-- Task to complete --
Within the entries below, find the lines that hold "efektif" and report only how many there are.
◇ ◇ ◇
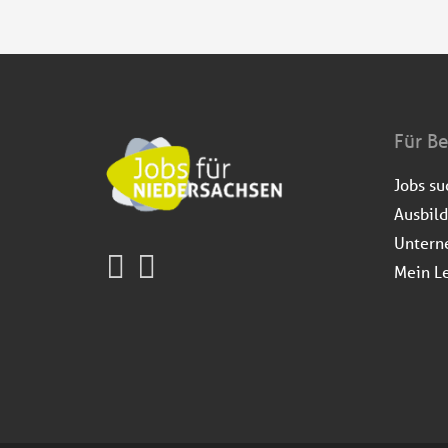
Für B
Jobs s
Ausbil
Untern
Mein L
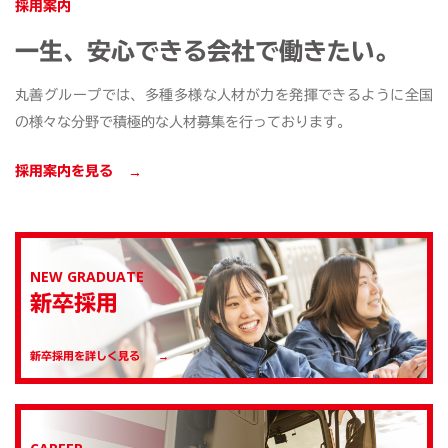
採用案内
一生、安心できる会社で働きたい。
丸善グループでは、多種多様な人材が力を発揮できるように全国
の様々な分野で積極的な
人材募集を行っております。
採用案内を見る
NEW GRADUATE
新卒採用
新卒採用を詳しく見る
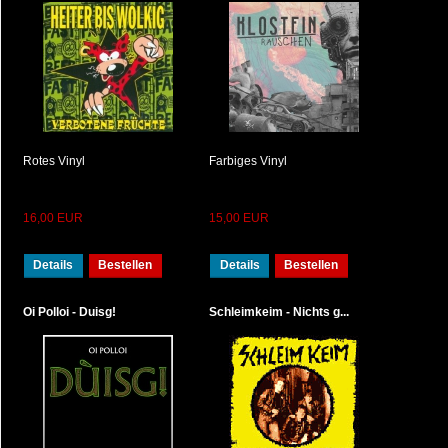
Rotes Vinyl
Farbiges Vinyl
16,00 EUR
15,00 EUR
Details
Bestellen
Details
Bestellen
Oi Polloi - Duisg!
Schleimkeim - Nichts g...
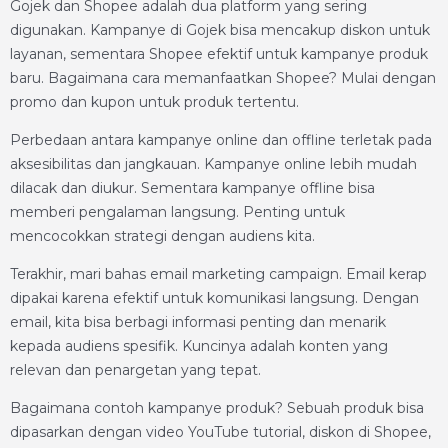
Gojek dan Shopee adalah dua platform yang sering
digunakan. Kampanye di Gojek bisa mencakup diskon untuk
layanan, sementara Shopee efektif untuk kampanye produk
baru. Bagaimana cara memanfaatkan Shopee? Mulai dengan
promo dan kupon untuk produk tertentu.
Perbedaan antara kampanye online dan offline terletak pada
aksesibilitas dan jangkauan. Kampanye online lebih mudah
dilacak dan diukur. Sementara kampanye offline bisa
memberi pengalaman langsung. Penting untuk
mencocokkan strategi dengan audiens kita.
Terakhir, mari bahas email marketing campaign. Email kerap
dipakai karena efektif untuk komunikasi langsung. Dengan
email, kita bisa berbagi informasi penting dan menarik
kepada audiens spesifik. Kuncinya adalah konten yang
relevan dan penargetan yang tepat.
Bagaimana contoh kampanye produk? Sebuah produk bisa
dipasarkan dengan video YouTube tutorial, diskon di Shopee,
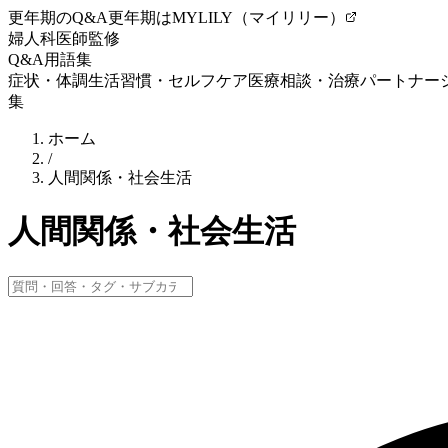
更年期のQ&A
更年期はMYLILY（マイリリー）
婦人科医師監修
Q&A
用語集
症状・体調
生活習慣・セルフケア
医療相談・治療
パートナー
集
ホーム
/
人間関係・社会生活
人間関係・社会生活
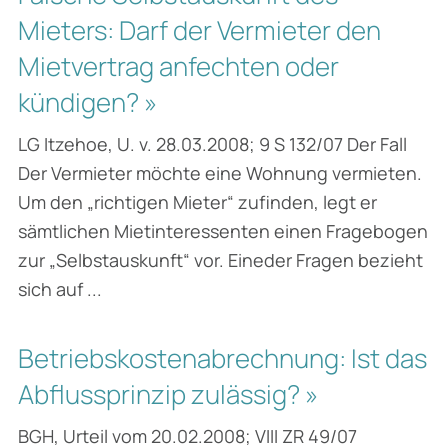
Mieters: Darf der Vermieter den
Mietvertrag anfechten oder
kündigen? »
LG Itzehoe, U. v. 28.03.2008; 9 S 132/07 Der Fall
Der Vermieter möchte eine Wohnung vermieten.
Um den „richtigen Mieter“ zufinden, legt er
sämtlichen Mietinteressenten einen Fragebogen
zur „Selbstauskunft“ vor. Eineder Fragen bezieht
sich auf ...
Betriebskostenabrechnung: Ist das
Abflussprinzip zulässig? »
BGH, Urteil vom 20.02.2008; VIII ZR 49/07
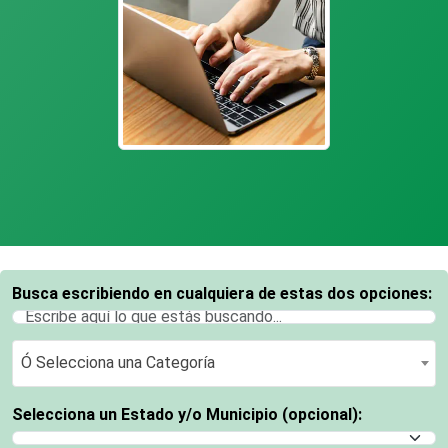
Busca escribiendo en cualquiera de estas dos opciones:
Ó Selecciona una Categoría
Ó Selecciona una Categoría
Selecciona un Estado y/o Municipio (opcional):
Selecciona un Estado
◇ ◇ ◇
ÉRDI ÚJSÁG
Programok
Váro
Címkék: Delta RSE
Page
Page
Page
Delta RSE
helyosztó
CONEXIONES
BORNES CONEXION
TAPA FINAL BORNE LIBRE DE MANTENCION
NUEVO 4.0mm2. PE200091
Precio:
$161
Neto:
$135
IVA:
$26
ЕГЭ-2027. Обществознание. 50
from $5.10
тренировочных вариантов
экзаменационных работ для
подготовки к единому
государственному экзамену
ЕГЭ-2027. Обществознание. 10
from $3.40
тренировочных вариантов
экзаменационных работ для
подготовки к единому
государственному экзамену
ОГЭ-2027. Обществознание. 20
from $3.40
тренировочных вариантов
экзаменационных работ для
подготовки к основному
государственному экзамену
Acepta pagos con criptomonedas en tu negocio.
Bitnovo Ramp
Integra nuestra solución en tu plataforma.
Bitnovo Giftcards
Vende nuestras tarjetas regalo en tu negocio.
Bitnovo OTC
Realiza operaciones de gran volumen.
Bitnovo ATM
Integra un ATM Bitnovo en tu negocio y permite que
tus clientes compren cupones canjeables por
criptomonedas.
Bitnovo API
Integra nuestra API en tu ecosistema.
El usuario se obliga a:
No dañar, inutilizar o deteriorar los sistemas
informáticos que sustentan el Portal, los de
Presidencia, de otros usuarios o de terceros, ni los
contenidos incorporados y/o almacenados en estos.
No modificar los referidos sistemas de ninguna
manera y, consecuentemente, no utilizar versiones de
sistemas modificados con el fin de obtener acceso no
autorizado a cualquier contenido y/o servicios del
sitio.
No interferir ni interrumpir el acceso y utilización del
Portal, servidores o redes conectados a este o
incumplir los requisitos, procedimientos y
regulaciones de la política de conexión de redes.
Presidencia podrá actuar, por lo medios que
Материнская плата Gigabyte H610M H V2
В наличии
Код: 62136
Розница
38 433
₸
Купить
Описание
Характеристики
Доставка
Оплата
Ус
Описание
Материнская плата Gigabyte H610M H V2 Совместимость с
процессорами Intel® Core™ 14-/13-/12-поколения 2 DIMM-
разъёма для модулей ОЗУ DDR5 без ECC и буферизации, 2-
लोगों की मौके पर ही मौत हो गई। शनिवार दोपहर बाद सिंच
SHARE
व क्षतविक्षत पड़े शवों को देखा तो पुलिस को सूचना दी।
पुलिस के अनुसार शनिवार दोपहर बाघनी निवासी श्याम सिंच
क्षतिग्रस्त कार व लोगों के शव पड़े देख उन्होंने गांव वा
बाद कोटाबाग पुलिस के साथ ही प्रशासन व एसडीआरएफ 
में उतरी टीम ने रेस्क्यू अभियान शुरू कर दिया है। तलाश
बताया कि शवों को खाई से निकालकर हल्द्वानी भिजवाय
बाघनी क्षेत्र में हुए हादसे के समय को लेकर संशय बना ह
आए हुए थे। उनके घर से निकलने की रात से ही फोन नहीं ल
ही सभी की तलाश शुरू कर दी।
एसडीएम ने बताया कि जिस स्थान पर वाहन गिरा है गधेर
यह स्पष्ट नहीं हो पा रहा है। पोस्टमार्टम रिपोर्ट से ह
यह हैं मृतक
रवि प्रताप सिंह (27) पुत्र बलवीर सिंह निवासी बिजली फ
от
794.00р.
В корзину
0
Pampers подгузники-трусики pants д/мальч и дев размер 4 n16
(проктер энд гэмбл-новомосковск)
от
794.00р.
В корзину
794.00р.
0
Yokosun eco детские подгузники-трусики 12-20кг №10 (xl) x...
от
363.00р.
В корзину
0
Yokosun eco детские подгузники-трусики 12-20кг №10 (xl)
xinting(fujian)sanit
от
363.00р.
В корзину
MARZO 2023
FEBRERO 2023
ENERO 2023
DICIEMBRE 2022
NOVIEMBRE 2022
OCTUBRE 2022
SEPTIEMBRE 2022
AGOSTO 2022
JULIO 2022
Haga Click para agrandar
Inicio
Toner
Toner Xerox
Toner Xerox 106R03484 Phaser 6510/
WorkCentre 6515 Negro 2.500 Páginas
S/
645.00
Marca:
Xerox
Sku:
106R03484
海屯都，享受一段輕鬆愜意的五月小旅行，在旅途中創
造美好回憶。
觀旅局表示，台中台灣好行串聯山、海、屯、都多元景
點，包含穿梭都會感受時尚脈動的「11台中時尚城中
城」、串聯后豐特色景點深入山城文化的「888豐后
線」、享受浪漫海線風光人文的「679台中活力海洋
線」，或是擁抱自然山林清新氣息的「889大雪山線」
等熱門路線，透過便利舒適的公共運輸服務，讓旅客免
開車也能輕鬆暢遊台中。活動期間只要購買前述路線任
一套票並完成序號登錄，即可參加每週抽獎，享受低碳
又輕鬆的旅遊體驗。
◇ ◇ ◇
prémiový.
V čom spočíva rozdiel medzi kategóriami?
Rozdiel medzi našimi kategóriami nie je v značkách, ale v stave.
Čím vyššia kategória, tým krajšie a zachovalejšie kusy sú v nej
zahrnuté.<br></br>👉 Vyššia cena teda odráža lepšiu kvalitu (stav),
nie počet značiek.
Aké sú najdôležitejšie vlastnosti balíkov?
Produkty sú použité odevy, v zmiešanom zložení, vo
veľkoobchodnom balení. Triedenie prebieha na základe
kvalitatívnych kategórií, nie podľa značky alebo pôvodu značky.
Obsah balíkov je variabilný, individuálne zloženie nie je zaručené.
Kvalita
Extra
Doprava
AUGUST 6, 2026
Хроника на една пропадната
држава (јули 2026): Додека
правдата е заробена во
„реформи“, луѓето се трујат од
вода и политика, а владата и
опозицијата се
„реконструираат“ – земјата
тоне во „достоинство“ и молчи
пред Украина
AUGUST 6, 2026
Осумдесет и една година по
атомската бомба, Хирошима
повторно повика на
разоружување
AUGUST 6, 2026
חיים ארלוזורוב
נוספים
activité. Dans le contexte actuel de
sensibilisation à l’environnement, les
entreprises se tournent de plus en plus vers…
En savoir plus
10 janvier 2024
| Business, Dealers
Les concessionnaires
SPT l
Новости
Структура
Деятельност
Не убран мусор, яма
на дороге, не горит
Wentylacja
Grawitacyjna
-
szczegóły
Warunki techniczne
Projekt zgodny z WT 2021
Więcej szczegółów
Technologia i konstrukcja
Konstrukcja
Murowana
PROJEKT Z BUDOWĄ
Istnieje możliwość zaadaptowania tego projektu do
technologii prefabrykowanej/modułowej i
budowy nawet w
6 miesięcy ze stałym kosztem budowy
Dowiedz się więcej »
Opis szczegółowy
◇ ◇ ◇
-- Reply to the task --
2